* Work required: What is needed here is every line of the records that includes "sein".

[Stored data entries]
========================================
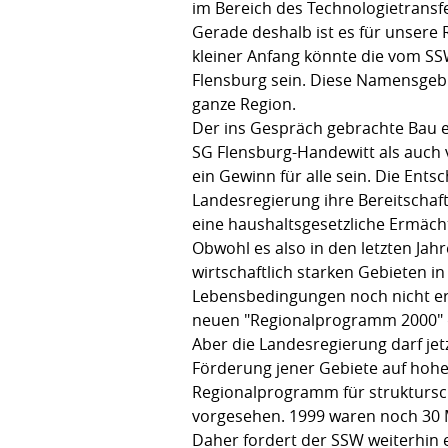
im Bereich des Technologietransf
Gerade deshalb ist es für unsere 
kleiner Anfang könnte die vom S
Flensburg sein. Diese Namensgebu
ganze Region.
Der ins Gespräch gebrachte Bau 
SG Flensburg-Handewitt als auch 
ein Gewinn für alle sein. Die Ents
Landesregierung ihre Bereitschaft
eine haushaltsgesetzliche Ermäch
Obwohl es also in den letzten Jah
wirtschaftlich starken Gebieten in
Lebensbedingungen noch nicht er
neuen "Regionalprogramm 2000" d
Aber die Landesregierung darf je
Förderung jener Gebiete auf hohe
Regionalprogramm für struktursc
vorgesehen. 1999 waren noch 30 
Daher fordert der SSW weiterhin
========================================
* Result for this task:
Flensburg sein. Diese Namensgebu
ein Gewinn für alle sein. Die Ents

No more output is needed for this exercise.